=== Records for this task ===
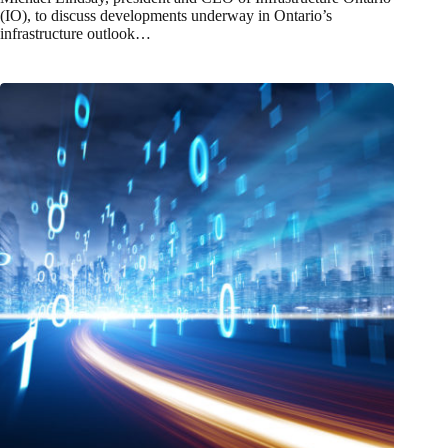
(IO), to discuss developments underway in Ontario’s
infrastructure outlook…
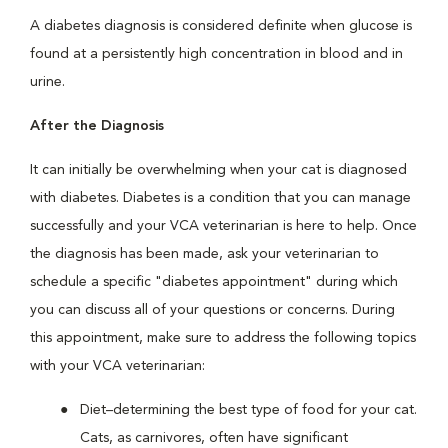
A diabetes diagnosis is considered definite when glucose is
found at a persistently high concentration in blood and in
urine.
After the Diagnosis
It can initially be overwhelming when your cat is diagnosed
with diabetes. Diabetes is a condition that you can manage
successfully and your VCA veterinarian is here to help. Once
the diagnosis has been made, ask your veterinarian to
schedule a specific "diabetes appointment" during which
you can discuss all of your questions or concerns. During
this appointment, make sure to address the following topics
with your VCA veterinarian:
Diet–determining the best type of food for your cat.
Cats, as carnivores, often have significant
===
Task to complete
Nothing but the lines from the one holding "you can discuss" to the end of the entries should be returned, each exactly as it stands.

Exercise output
you can discuss all of your questions or concerns. During
this appointment, make sure to address the following topics
with your VCA veterinarian:
Diet–determining the best type of food for your cat.
Cats, as carnivores, often have significant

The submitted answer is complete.